Global mobile phone shipments during the fourth quarter of 2008 fell 10 per cent year over year, to reach 295 million units, marking the industry’s slowest growth rate since 2001.

According to the latest research from industry analyst Strategy Analytics, three of the big five mobile phone vendors recorded negative annual growth rates during the fourth quarter.
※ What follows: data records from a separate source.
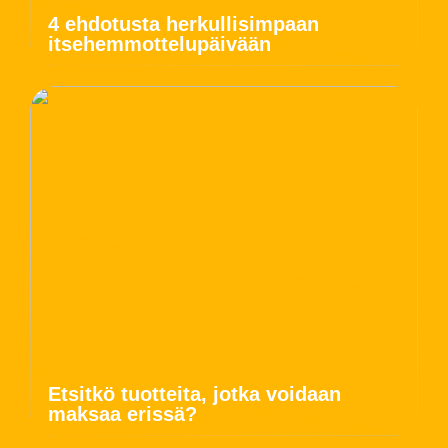
4 ehdotusta herkullisimpaan
itsehemmottelupäivään
Etsitkö tuotteita, jotka voidaan
maksaa erissä?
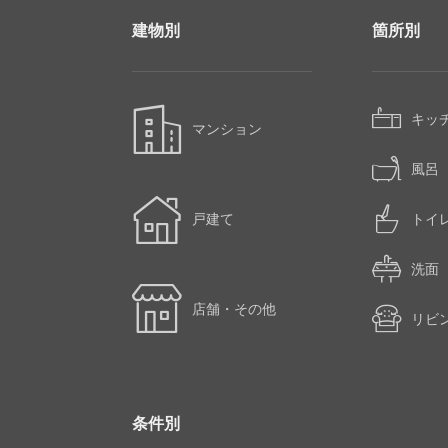
建物別
箇所別
キッ
マンション
風呂
戸建て
トイ
洗面
店舗・その他
リビ
条件別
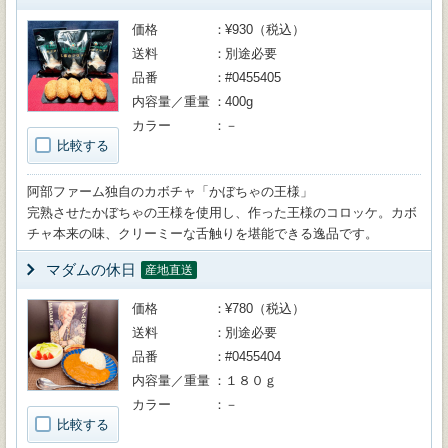
価格
¥930（税込）
送料
別途必要
品番
#0455405
内容量／重量
400g
カラー
－
比較する
阿部ファーム独自のカボチャ「かぼちゃの王様」
完熟させたかぼちゃの王様を使用し、作った王様のコロッケ。カボ
チャ本来の味、クリーミーな舌触りを堪能できる逸品です。
マダムの休日
産地直送
価格
¥780（税込）
送料
別途必要
品番
#0455404
内容量／重量
１８０ｇ
カラー
－
比較する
King of the hill Nokia saw its quarterly volumes decline to 113.1 million, from 133.5 million in the same period a year earlier, leaving it with a market share of 39.8 per cent. While second placed Samsung fared better, boosting its Q4 2008 unit shipments to 52.8 million, up from 46.3 million the previous year, securing it 16.7 per cent of the market. An attractive handset portfolio and wider distribution channels were among the drivers of its success, the analyst said.
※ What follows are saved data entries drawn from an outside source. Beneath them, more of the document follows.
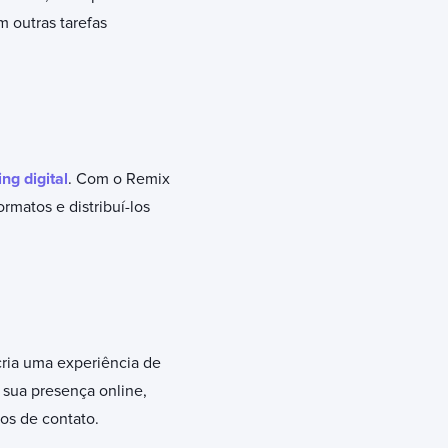
 outras tarefas
ng digital
. Com o Remix
matos e distribuí-los
ria uma experiência de
 sua presença online,
os de contato.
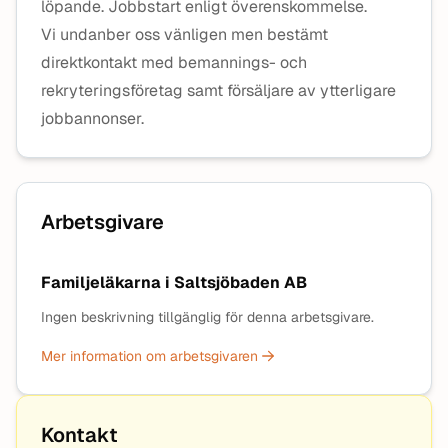
löpande. Jobbstart enligt överenskommelse.
Vi undanber oss vänligen men bestämt
direktkontakt med bemannings- och
rekryteringsföretag samt försäljare av ytterligare
jobbannonser.
Arbetsgivare
Familjeläkarna i Saltsjöbaden AB
Ingen beskrivning tillgänglig för denna arbetsgivare.
Mer information om arbetsgivaren
Kontakt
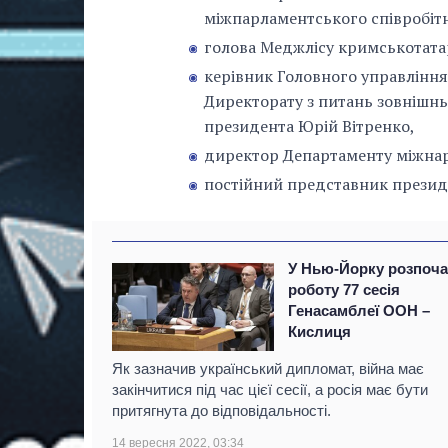
міжпарламентського співробіт
голова Меджлісу кримськотат
керівник Головного управління
Директорату з питань зовнішнь
президента Юрій Вітренко,
директор Департаменту міжнар
постійний представник презид
У Нью-Йорку розпоч
роботу 77 сесія
Генасамблеї ООН –
Кислиця
Як зазначив український дипломат, війна має
закінчитися під час цієї сесії, а росія має бути
притягнута до відповідальності.
14 вересня 2022, 03:34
Korean rival LG took third place with 8.6 per cent market share, after driving its Q4 2008 shipments up to 25.7 million from23.7 million a year earlier. But Motorola remained in big trouble with its fourth quarter shipments in 2008 dropping by half to 19 million, compared to the previous year. Moto now has 8.5 per cent market share and is being chased by Sony Ericsson with 8.2 per cent of the market. The Swedish-Japanese joint venture saw its fourth quarter shipments drop from 30.8 million in 2007 to 24.2 million in 2008.

Apple meanwhile, shipped a lower-than-expected 4.4 million iPhones worldwide in Q4 2008. Apple’s annual growth rate of 88 per cent was far below the 516 per cent it registered in the previous quarter. The analyst notes that Apple continues to grow at an above-average pace, but the firm is not immune to the wider recession affecting the global economy and mobile device industry.

Bonny Joy, senior analyst at Strategy Analytics said, “Global mobile phone shipments fell to 295 million units during Q4 2008, down a significant 10 per cent from 329 million units in Q4 2007. An economic downturn in developed and developing markets caused the industry’s slowest growth rate since Q4 2001. Retailers have been de-stocking due to credit tightness, while consumers delayed purchases because of fears of a recession.”

With volumes and revenues contracting sharply in 2009, Strategy Analytics expects that much of the mobile industry’s focus will inevitably be on controlling costs and restoring profitability.